It was the empty place at the table that sounded the alarm for the worried parents. After a day’s travel, enjoying the camaraderie of the extended family, the nightly meal revealed that their son was missing. The circumstances may be different these days, but most families know what it is to have an empty place at the table—a place meant for a son or daughter who is absent because of estrangement or because other duties have taken precedence or death has claimed them too early. During the rest of the day, the family may manage without the absent one, but it is the gaping hole at the table that is the hardest to endure. Sometimes the story ends happily. The soldier returns home in time for the next holiday; a sick child recovers; an alienated member becomes reconciled; a missing teen is found unscathed.

In the Gospel today, there is at first a note of relief that Jesus is found unharmed. But a more ominous note sounds when Jesus declares he must be in his Father’s house. We already know the end of the story. We know that as Jesus builds a new family to abide in his Father’s house, he will offend some religious leaders by filling in the empty places at the table with people whom others did not consider part of the family. Jesus claimed that all these unwanted folk were God’s beloved children.

The Gospel episode ends with Jesus returning to Nazareth with Mary and Joseph, saying that he “was obedient to them” and that he “advanced in wisdom and age and favor.” We sometimes imagine Jesus as a reluctant teen, who has to continue to abide by his earthly parents’ rules even as he feels he must begin to pursue his life’s work in response to God’s call. Throughout his opening chapters, however, Luke has portrayed Jesus’ earthly parents as utterly Law-observant and completely conforming themselves to God’s will.

There is no tension between what God asks and what they choose to do. Mary assents to Gabriel, even though she does not understand everything that is asked of her. Mary and Joseph obediently have their child circumcised after eight days and then present him in the Temple in Jerusalem, as the Law prescribes. Every year, they go to Jerusalem for the feast of Passover. We might see, then, in the ending of today’s Gospel that there is no conflict between Jesus’ obedience to Mary and Joseph and his obedience to the will of God. Rather, it is Mary and Joseph who have taught Jesus how to recognize the call of God and how to be obedient to it.

It is in their home in Nazareth that he will continue to grow in wisdom and grace and in the ability to discern what is obedience to God. It is through his earthly parents that Jesus will come to understand how precious and beloved he is as God’s chosen one. It is from listening to his mother’s song, which dreams of the hungry being well fed and the lowly lifted up, that Jesus learns obedience to God’s inclusive love.

We too learn in our homes that we are already God’s beloved children, as the reading from 1 John asserts. It is not a privilege to be earned, but a gift already bestowed. And just as Hannah longed fervently for Samuel, so God longs to dandle each of us on her knee and wrap us in her loving arms. We already have a place at the table in God’s family and are invited to remain there.
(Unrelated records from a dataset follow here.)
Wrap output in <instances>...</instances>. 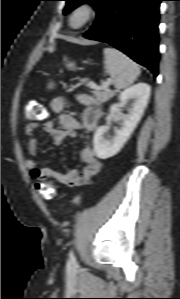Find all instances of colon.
Returning a JSON list of instances; mask_svg holds the SVG:
<instances>
[{
  "label": "colon",
  "instance_id": "1",
  "mask_svg": "<svg viewBox=\"0 0 180 299\" xmlns=\"http://www.w3.org/2000/svg\"><path fill=\"white\" fill-rule=\"evenodd\" d=\"M25 116L32 121H41L47 118L48 111L43 104L36 100H31L27 104ZM36 188L45 199H53L56 195L55 186L52 181L39 182L36 184ZM78 201L79 199L76 198L75 202Z\"/></svg>",
  "mask_w": 180,
  "mask_h": 299
}]
</instances>
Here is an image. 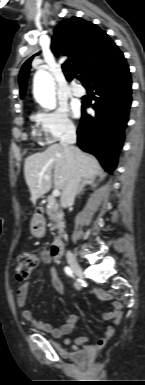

As the second reading reminds us, we make the family resemblance visible in our shared belief in the Son and in our obedience to the command to love one another. When we gather as church, as God’s family, we find healing and forgiveness from all that is not perfect in our birth families. There are no empty places at the table at God’s family reunions, where all the lost come home and grow in wisdom through obedience to the source of love.